EXERCISE OBJECTIVE: Would you please copy all of the data exactly, skipping the images?

>>>>

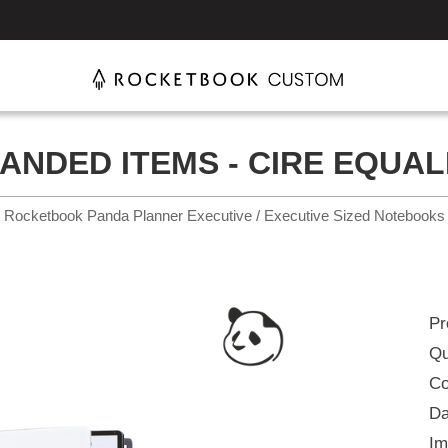
ANDED ITEMS - CIRE EQUAL
Rocketbook Panda Planner Executive / Executive Sized Notebooks
Pr
Qu
Co
Da
Im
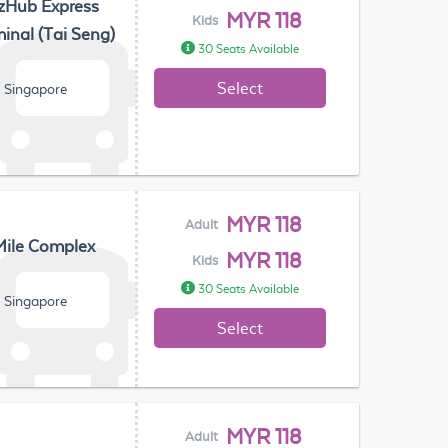
zHub Express
MYR 118
Kids
inal (Tai Seng)
30 Seats Available
Select
, Singapore
MYR 118
Adult
Mile Complex
MYR 118
Kids
30 Seats Available
, Singapore
Select
MYR 118
Adult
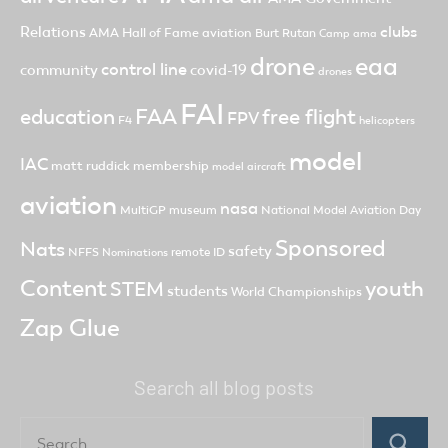
clubs
Relations
AMA Hall of Fame
aviation
Burt Rutan
Camp ama
drone
eaa
control line
community
covid-19
drones
FAI
FAA
free flight
education
FPV
F4
helicopters
model
IAC
matt ruddick
membership
model aircraft
aviation
nasa
MultiGP
museum
National Model Aviation Day
Sponsored
Nats
safety
NFFS
remote ID
Nominations
Content
youth
STEM
students
World Championships
Zap Glue
Search all blog posts
Search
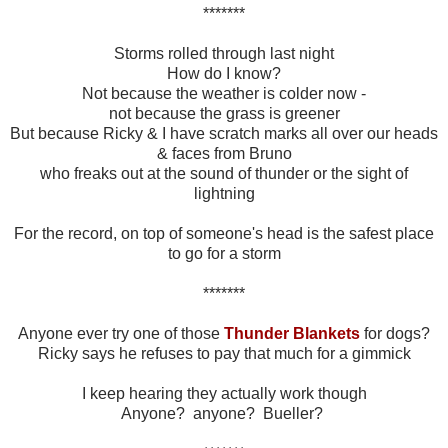
*******
Storms rolled through last night
How do I know?
Not because the weather is colder now -
not because the grass is greener
But because Ricky & I have scratch marks all over our heads
& faces from Bruno
who freaks out at the sound of thunder or the sight of
lightning
For the record, on top of someone's head is the safest place
to go for a storm
*******
Anyone ever try one of those
Thunder Blankets
for dogs?
Ricky says he refuses to pay that much for a gimmick
I keep hearing they actually work though
Anyone? anyone? Bueller?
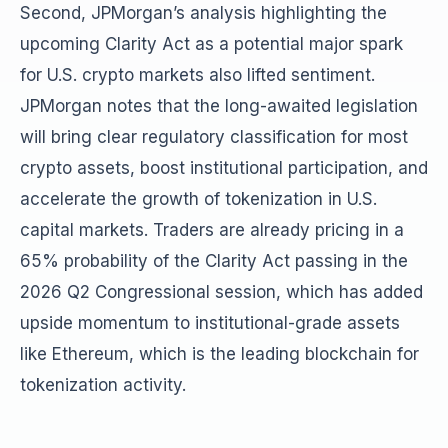
Second, JPMorgan’s analysis highlighting the
upcoming Clarity Act as a potential major spark
for U.S. crypto markets also lifted sentiment.
JPMorgan notes that the long-awaited legislation
will bring clear regulatory classification for most
crypto assets, boost institutional participation, and
accelerate the growth of tokenization in U.S.
capital markets. Traders are already pricing in a
65% probability of the Clarity Act passing in the
2026 Q2 Congressional session, which has added
upside momentum to institutional-grade assets
like Ethereum, which is the leading blockchain for
tokenization activity.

<<<<

TASK RESULT:
ANDED ITEMS - CIRE EQUAL
Rocketbook Panda Planner Executive / Executive Sized Notebooks
Pr
Qu
Co
Da
Im
zHub Express
MYR 118
Kids
inal (Tai Seng)
30 Seats Available
Select
, Singapore
MYR 118
Adult
Mile Complex
MYR 118
Kids
30 Seats Available
, Singapore
Select
MYR 118
Adult
clubs
Relations
AMA Hall of Fame
aviation
Burt Rutan
Camp ama
drone
eaa
control line
community
covid-19
drones
FAI
FAA
free flight
education
FPV
F4
helicopters
model
IAC
matt ruddick
membership
model aircraft
aviation
nasa
MultiGP
museum
National Model Aviation Day
Sponsored
Nats
safety
NFFS
remote ID
Nominations
Content
youth
STEM
students
World Championships
Zap Glue
Search all blog posts
Search
*******
Storms rolled through last night
How do I know?
Not because the weather is colder now -
not because the grass is greener
But because Ricky & I have scratch marks all over our heads
& faces from Bruno
who freaks out at the sound of thunder or the sight of
lightning
For the record, on top of someone's head is the safest place
to go for a storm
*******
Anyone ever try one of those
Thunder Blankets
for dogs?
Ricky says he refuses to pay that much for a gimmick
I keep hearing they actually work though
Anyone? anyone? Bueller?
Second, JPMorgan’s analysis highlighting the
upcoming Clarity Act as a potential major spark
for U.S. crypto markets also lifted sentiment.
JPMorgan notes that the long-awaited legislation
will bring clear regulatory classification for most
crypto assets, boost institutional participation, and
accelerate the growth of tokenization in U.S.
capital markets. Traders are already pricing in a
65% probability of the Clarity Act passing in the
2026 Q2 Congressional session, which has added
upside momentum to institutional-grade assets
like Ethereum, which is the leading blockchain for
tokenization activity.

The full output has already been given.